I would like to have a degree of uncertainty of my predictions for each prediction I will perform in my new data. Is the procedure I have in mind reasonable?
Suppose I am modelling a binary classification data. I have fit a model on a training data and run it on my test data. Now for each prediction on my unseen new data, I want a measure of how uncertain is my prediction. By 'each prediction' I mean that I am not interested on some general performance metric (like accuracy) obtained in my test data, neither on some confidence interval based only on the prediction level itself. I want something identifying that the prediction of one specific observation is likely not trustable because the segments it belongs showed poor predictive power / this other observation prediction is probably highly accurate because this segment performed very well and there is no missing data etc.
What I have in mind to address this is to fit a simple decision tree on my test data.
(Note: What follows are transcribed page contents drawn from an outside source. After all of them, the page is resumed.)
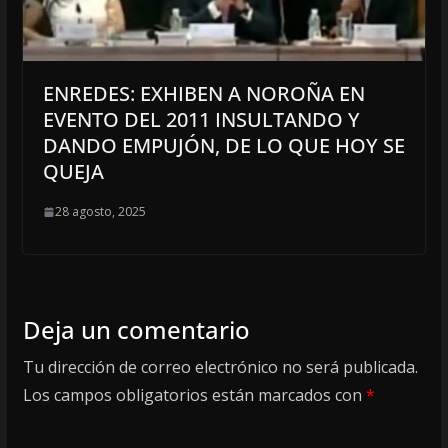
ENREDES: EXHIBEN A NOROÑA EN
EVENTO DEL 2011 INSULTANDO Y
DANDO EMPUJÓN, DE LO QUE HOY SE
QUEJA
28 agosto, 2025
Deja un comentario
Tu dirección de correo electrónico no será publicada.
Los campos obligatorios están marcados con
*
I would
1- Choose a threshold (e.g. 80%).
2- Filter in my test data only cases where my prediction was higher than 80%.
3- Flag all my correct and incorrect predictions.
4- Run a decision tree on this filtered test data using all modelled variables + the predicted probability as explanatory variables and the flag of incorrect predictions as response variable.
5- Predict this model on my new unseen data, together with my original model, and ignore predictions with a high probability of misclassification.
Does it sound appropriate or I am committing some bias / there are less computationally expensive ways to do this with the same robustness?
I appreciate your feedback and also some indication of work using an approach similar to this because I couldn't find it.